WHAT IS BEING ASKED: Each line below should be retyped exactly, with no pictures.

INPUT DATA:
____

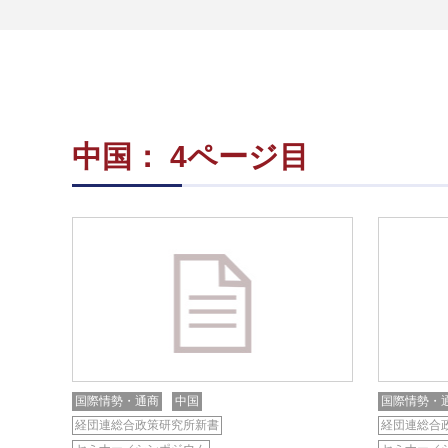
中国： 4ページ目
国際情勢・通商
中国
国際情勢・
経団連総合政策研究所新書
経団連総合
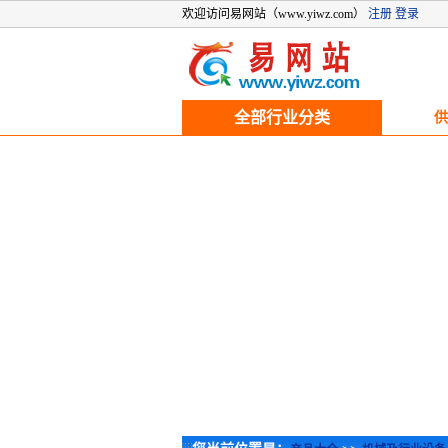
欢迎访问易网站（www.yiwz.com）
注册
登录
全部行业分类
供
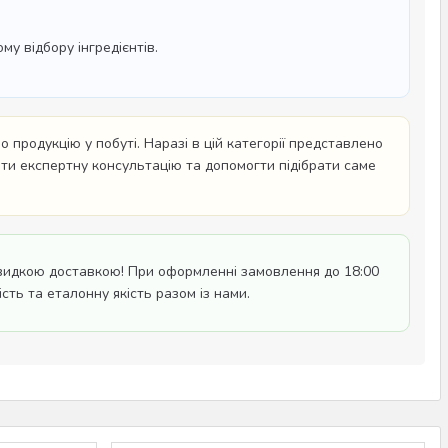
у відбору інгредієнтів.
 продукцію у побуті. Наразі в цій категорії представлено
ати експертну консультацію та допомогти підібрати саме
видкою доставкою! При оформленні замовлення до 18:00
сть та еталонну якість разом із нами.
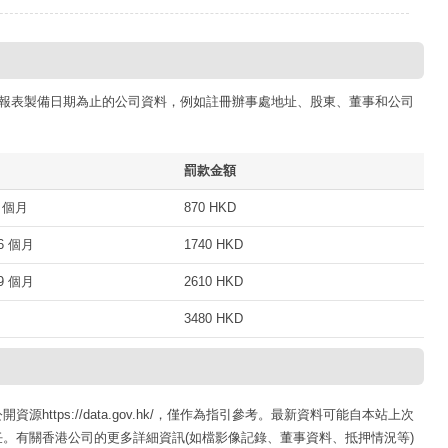
報表製備日期為止的公司資料，例如註冊辦事處地址、股東、董事和公司
罰款金額
 個月
870 HKD
 個月
1740 HKD
 個月
2610 HKD
3480 HKD
ttps://data.gov.hk/，僅作為指引參考。最新資料可能自本站上次
。有關香港公司的更多詳細資訊(如檔影像記錄、董事資料、抵押情況等)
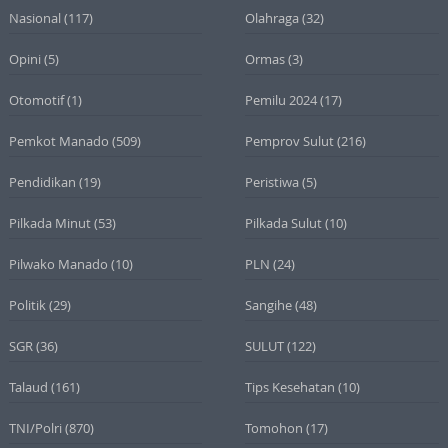
Nasional
(117)
Olahraga
(32)
Opini
(5)
Ormas
(3)
Otomotif
(1)
Pemilu 2024
(17)
Pemkot Manado
(509)
Pemprov Sulut
(216)
Pendidikan
(19)
Peristiwa
(5)
Pilkada Minut
(53)
Pilkada Sulut
(10)
Pilwako Manado
(10)
PLN
(24)
Politik
(29)
Sangihe
(48)
SGR
(36)
SULUT
(122)
Talaud
(161)
Tips Kesehatan
(10)
TNI/Polri
(870)
Tomohon
(17)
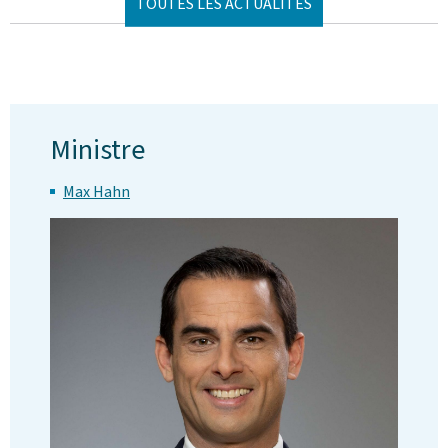
TOUTES LES ACTUALITÉS
Ministre
Max Hahn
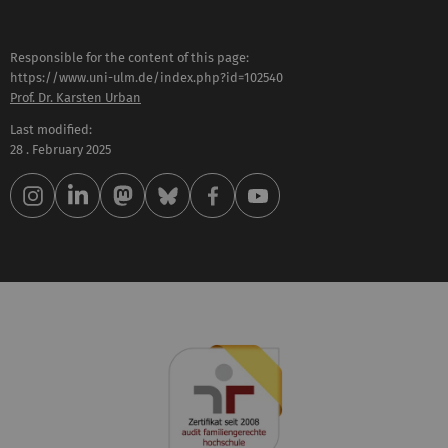
Responsible for the content of this page:
https://www.uni-ulm.de/index.php?id=102540
Prof. Dr. Karsten Urban
Last modified:
28 . February 2025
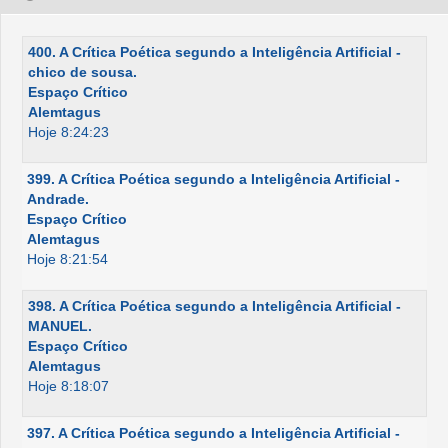
400. A Crítica Poética segundo a Inteligência Artificial -
chico de sousa.
Espaço Crítico
Alemtagus
Hoje 8:24:23
399. A Crítica Poética segundo a Inteligência Artificial -
Andrade.
Espaço Crítico
Alemtagus
Hoje 8:21:54
398. A Crítica Poética segundo a Inteligência Artificial -
MANUEL.
Espaço Crítico
Alemtagus
Hoje 8:18:07
397. A Crítica Poética segundo a Inteligência Artificial -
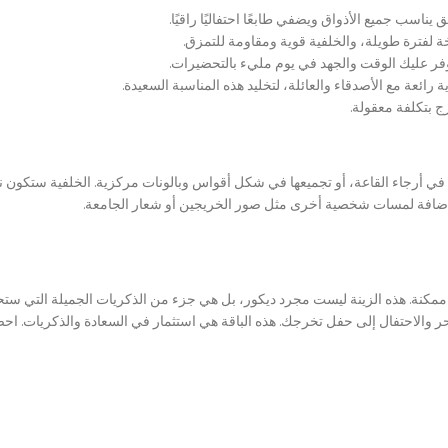
ناسب جميع الأذواق ويضفي طابعًا احتفاليًا راقيًا.
ة لفترة طويلة، والخلفية قوية ومقاومة للتمزق.
يوفر عليك الوقت والجهد في يوم مليء بالتحضيرات.
رائعة مع الأصدقاء والعائلة، لتخليد هذه المناسبة السعيدة.
 بتكلفة معقولة.
في أرجاء القاعة، أو تجميعها في شكل أقواس وبالونات مركزية. الخلفية ستكون
تنسَ إضافة لمسات شخصية أخرى مثل صور الخريجين أو شعار الجامعة.
ممكنة. هذه الزينة ليست مجرد ديكور، بل هي جزء من الذكريات الجميلة التي ستحتفظ
لاحتفال إلى حفل تخرجك. هذه الباقة هي استثمار في السعادة والذكريات. احصل ع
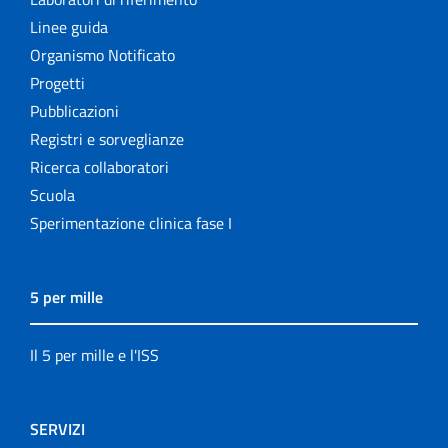
Linee guida
Organismo Notificato
Progetti
Pubblicazioni
Registri e sorveglianze
Ricerca collaboratori
Scuola
Sperimentazione clinica fase I
5 per mille
Il 5 per mille e l'ISS
SERVIZI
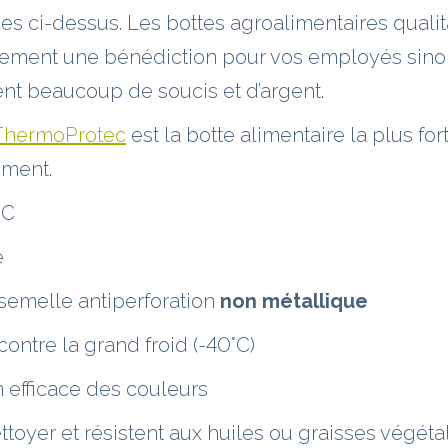
ues ci-dessus. Les bottes agroalimentaires qualit
lement une bénédiction pour vos employés sinon
nt beaucoup de soucis et d’argent.
 ThermoProtec
est la botte alimentaire la plus for
ment.
RC
e
semelle antiperforation
non métallique
contre la grand froid (-40°C)
n efficace des couleurs
ettoyer et résistent aux huiles ou graisses végéta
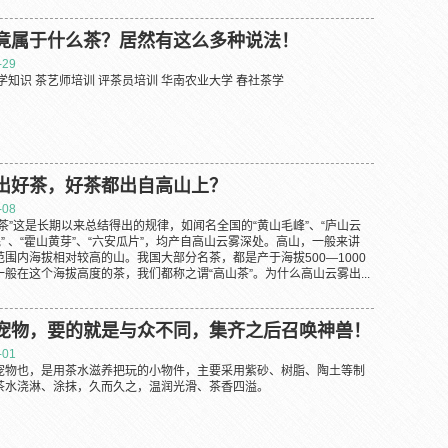
竟属于什么茶？居然有这么多种说法！
-29
学知识 茶艺师培训 评茶员培训 华南农业大学 春社茶学
出好茶，好茶都出自高山上？
-08
茶”这是长期以来总结得出的规律，如闻名全国的“黄山毛峰”、“庐山云
魁” 、“霍山黄芽”、“六安瓜片”，均产自高山云雾深处。高山，一般来讲
围内海拔相对较高的山。我国大部分名茶，都是产于海拔500—1000
般在这个海拔高度的茶，我们都称之谓“高山茶”。为什么高山云雾出...
宠物，要的就是与众不同，集齐之后召唤神兽！
-01
宠物也，是用茶水滋养把玩的小物件，主要采用紫砂、树脂、陶土等制
茶水浇淋、涂抹，久而久之，温润光滑、茶香四溢。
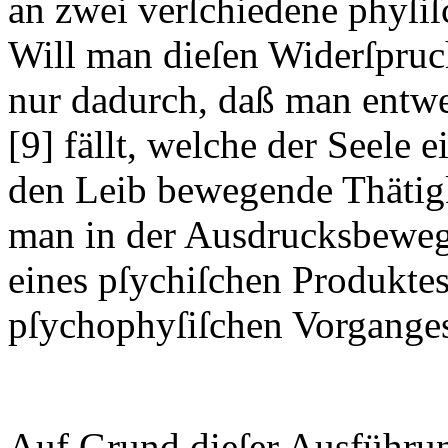
an zwei verſchiedene phyſi
Will man dieſen Widerſpruc
nur dadurch, daß man entwe
[9]
fällt, welche der Seele e
den Leib bewegende Thätigk
man in der Ausdrucksbeweg
eines pſychiſchen Produktes
pſychophyſiſchen Vorganges
Auf Grund dieſer Ausführu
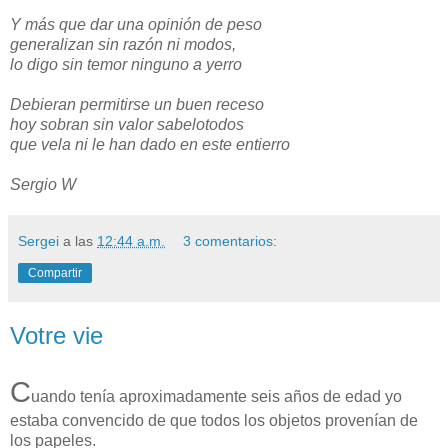
Y más que dar una opinión de peso
generalizan sin razón ni modos,
lo digo sin temor ninguno a yerro
Debieran permitirse un buen receso
hoy sobran sin valor sabelotodos
que vela ni le han dado en este entierro
Sergio W
Sergei
a las
12:44 a.m.
3 comentarios:
Compartir
Votre vie
C
uando tenía aproximadamente seis años de edad yo
estaba convencido de que todos los objetos provenían de
los papeles.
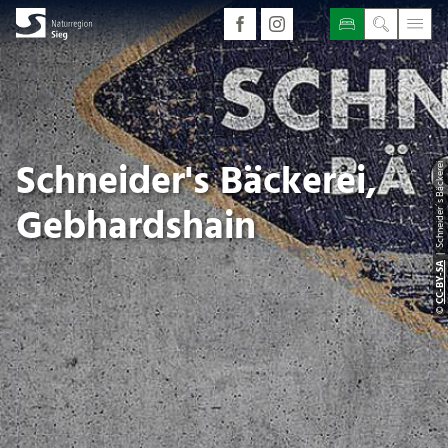
Schneider's Bäckerei,
| Schneider´s Bäckerei
Gebhardshain
CC-BY-SA
©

____

ANSWER SECTION:
中国： 4ページ目
国際情勢・通商
中国
国際情勢・
経団連総合政策研究所新書
経団連総合
欢迎访问易网站（www.yiwz.com）
注册
登录
全部行业分类
供
у відбору інгредієнтів.
 продукцію у побуті. Наразі в цій категорії представлено
ати експертну консультацію та допомогти підібрати саме
видкою доставкою! При оформленні замовлення до 18:00
сть та еталонну якість разом із нами.
報表製備日期為止的公司資料，例如註冊辦事處地址、股東、董事和公司
罰款金額
 個月
870 HKD
 個月
1740 HKD
 個月
2610 HKD
3480 HKD
ttps://data.gov.hk/，僅作為指引參考。最新資料可能自本站上次
。有關香港公司的更多詳細資訊(如檔影像記錄、董事資料、抵押情況等)
Nasional
(117)
Olahraga
(32)
Opini
(5)
Ormas
(3)
Otomotif
(1)
Pemilu 2024
(17)
Pemkot Manado
(509)
Pemprov Sulut
(216)
Pendidikan
(19)
Peristiwa
(5)
Pilkada Minut
(53)
Pilkada Sulut
(10)
Pilwako Manado
(10)
PLN
(24)
Politik
(29)
Sangihe
(48)
SGR
(36)
SULUT
(122)
Talaud
(161)
Tips Kesehatan
(10)
TNI/Polri
(870)
Tomohon
(17)
TOUTES LES ACTUALITÉS
Ministre
Max Hahn
Responsible for the content of this page:
https://www.uni-ulm.de/index.php?id=102540
Prof. Dr. Karsten Urban
Last modified:
28 . February 2025
400. A Crítica Poética segundo a Inteligência Artificial -
chico de sousa.
Espaço Crítico
Alemtagus
Hoje 8:24:23
399. A Crítica Poética segundo a Inteligência Artificial -
Andrade.
Espaço Crítico
Alemtagus
Hoje 8:21:54
398. A Crítica Poética segundo a Inteligência Artificial -
MANUEL.
Espaço Crítico
Alemtagus
Hoje 8:18:07
397. A Crítica Poética segundo a Inteligência Artificial -
ناسب جميع الأذواق ويضفي طابعًا احتفاليًا راقيًا.
ة لفترة طويلة، والخلفية قوية ومقاومة للتمزق.
يوفر عليك الوقت والجهد في يوم مليء بالتحضيرات.
رائعة مع الأصدقاء والعائلة، لتخليد هذه المناسبة السعيدة.
 بتكلفة معقولة.
في أرجاء القاعة، أو تجميعها في شكل أقواس وبالونات مركزية. الخلفية ستكون
تنسَ إضافة لمسات شخصية أخرى مثل صور الخريجين أو شعار الجامعة.
ممكنة. هذه الزينة ليست مجرد ديكور، بل هي جزء من الذكريات الجميلة التي ستحتفظ
لاحتفال إلى حفل تخرجك. هذه الباقة هي استثمار في السعادة والذكريات. احصل ع
Linee guida
Organismo Notificato
Progetti
Pubblicazioni
Registri e sorveglianze
Ricerca collaboratori
Scuola
Sperimentazione clinica fase I
5 per mille
Il 5 per mille e l'ISS
SERVIZI
ues ci-dessus. Les bottes agroalimentaires qualit
lement une bénédiction pour vos employés sinon
nt beaucoup de soucis et d’argent.
 ThermoProtec
est la botte alimentaire la plus for
ment.
RC
e
semelle antiperforation
non métallique
contre la grand froid (-40°C)
n efficace des couleurs
ettoyer et résistent aux huiles ou graisses végéta
竟属于什么茶？居然有这么多种说法！
-29
学知识 茶艺师培训 评茶员培训 华南农业大学 春社茶学
出好茶，好茶都出自高山上？
-08
茶”这是长期以来总结得出的规律，如闻名全国的“黄山毛峰”、“庐山云
魁” 、“霍山黄芽”、“六安瓜片”，均产自高山云雾深处。高山，一般来讲
围内海拔相对较高的山。我国大部分名茶，都是产于海拔500—1000
般在这个海拔高度的茶，我们都称之谓“高山茶”。为什么高山云雾出...
宠物，要的就是与众不同，集齐之后召唤神兽！
-01
宠物也，是用茶水滋养把玩的小物件，主要采用紫砂、树脂、陶土等制
茶水浇淋、涂抹，久而久之，温润光滑、茶香四溢。
an zwei verſchiedene phyſi
Will man dieſen Widerſpruc
nur dadurch, daß man entwe
[9]
fällt, welche der Seele e
den Leib bewegende Thätigk
man in der Ausdrucksbeweg
eines pſychiſchen Produktes
pſychophyſiſchen Vorganges
Auf Grund dieſer Ausführu
Y más que dar una opinión de peso
generalizan sin razón ni modos,
lo digo sin temor ninguno a yerro
Debieran permitirse un buen receso
hoy sobran sin valor sabelotodos
que vela ni le han dado en este entierro
Sergio W
Sergei
a las
12:44 a.m.
3 comentarios:
Compartir
Votre vie
C
uando tenía aproximadamente seis años de edad yo
estaba convencido de que todos los objetos provenían de
los papeles.
Schneider's Bäckerei,
| Schneider´s Bäckerei
Gebhardshain
CC-BY-SA
©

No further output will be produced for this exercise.